> What you have to do: Search the records for the string "Kawal", and show each line where it appears.
(Extracted material)
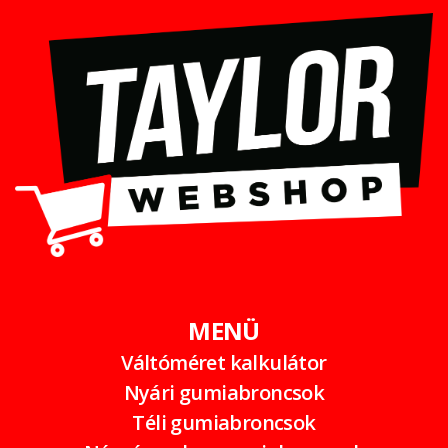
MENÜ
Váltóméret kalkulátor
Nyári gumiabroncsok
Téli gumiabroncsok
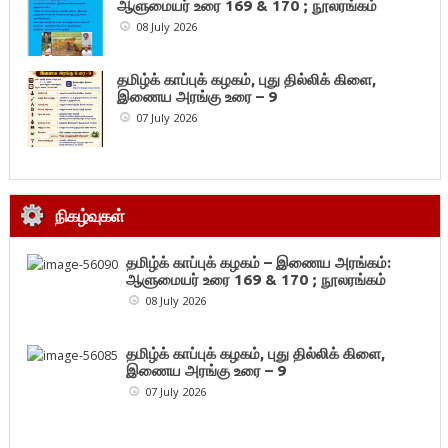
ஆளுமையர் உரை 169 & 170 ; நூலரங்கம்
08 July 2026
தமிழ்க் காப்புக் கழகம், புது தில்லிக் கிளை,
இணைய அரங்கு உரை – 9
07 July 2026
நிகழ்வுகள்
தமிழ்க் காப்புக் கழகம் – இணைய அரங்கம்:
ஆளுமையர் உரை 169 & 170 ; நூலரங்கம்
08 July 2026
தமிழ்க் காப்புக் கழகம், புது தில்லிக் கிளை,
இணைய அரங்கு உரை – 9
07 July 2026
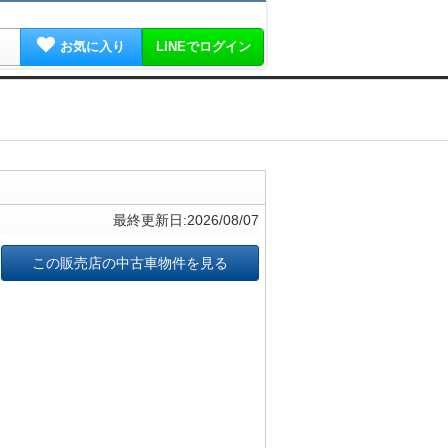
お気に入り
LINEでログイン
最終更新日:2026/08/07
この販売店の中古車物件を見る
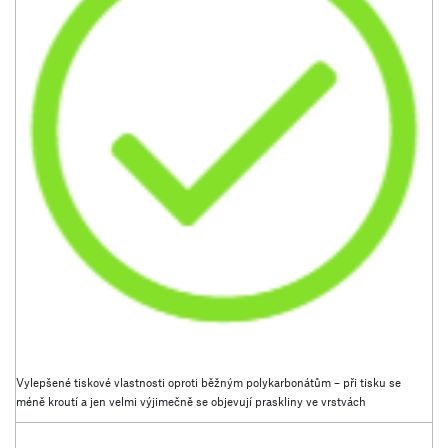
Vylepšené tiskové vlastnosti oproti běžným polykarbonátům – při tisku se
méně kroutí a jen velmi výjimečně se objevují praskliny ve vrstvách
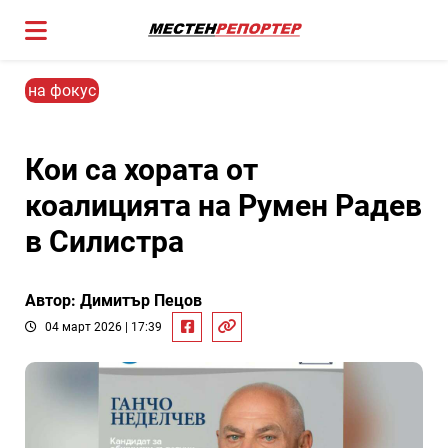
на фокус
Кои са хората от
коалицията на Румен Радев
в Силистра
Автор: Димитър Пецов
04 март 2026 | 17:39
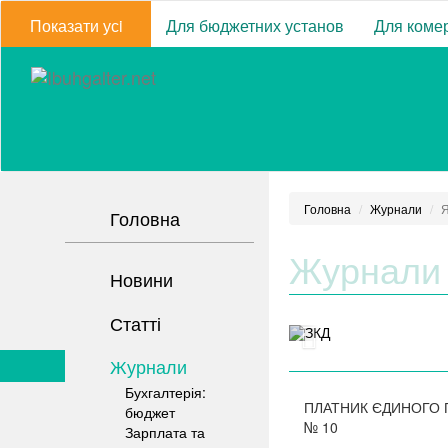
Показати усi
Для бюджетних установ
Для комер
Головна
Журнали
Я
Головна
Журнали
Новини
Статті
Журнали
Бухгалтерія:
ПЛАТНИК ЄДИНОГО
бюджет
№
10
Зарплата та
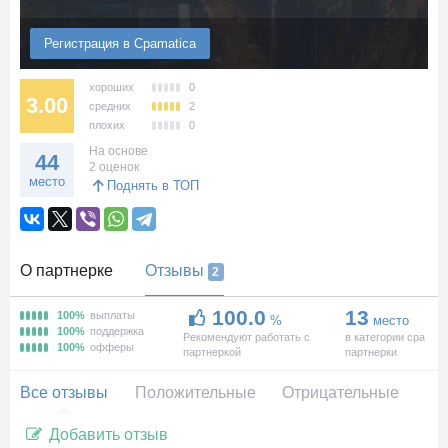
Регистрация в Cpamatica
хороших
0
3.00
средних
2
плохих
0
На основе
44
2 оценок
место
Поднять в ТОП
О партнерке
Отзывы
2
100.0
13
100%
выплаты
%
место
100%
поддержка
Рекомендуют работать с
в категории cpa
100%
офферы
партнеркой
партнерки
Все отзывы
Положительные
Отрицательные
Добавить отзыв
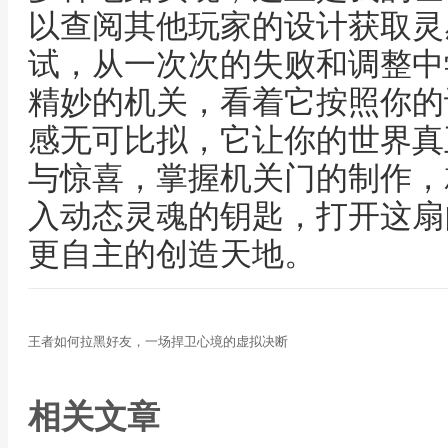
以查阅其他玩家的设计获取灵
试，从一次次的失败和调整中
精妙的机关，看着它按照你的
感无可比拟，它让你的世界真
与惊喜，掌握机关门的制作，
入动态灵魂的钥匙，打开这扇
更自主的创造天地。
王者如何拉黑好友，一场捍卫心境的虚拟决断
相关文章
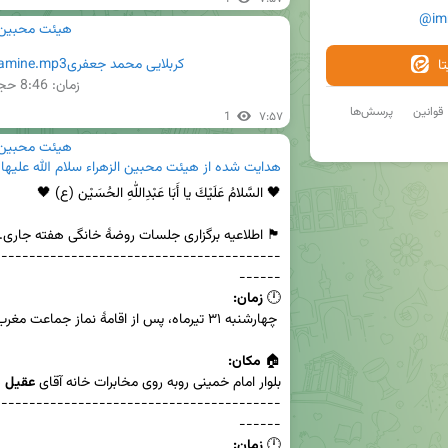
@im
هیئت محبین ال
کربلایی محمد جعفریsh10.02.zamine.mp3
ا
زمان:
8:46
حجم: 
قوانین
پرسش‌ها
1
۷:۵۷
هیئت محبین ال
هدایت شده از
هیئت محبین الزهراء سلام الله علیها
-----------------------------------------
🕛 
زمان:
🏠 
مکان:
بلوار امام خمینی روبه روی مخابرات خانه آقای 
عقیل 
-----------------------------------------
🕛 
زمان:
(End Extracted material)
(Extracted material)
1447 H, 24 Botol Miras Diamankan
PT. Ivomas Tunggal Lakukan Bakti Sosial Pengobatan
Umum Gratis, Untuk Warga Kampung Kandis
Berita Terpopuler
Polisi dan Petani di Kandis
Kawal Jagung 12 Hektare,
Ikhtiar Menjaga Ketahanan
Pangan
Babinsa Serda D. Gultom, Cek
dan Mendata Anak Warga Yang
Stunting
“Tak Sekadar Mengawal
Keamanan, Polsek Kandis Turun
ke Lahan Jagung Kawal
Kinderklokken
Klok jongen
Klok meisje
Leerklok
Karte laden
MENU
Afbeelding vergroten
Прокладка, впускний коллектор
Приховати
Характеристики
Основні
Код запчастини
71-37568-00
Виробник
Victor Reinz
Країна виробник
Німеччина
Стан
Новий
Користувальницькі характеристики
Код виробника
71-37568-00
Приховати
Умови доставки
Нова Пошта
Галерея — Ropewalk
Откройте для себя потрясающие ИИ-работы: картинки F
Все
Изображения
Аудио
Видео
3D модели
(End Extracted material)
> Solved problem:
Kawal Jagung 12 Hektare,
ke Lahan Jagung Kawal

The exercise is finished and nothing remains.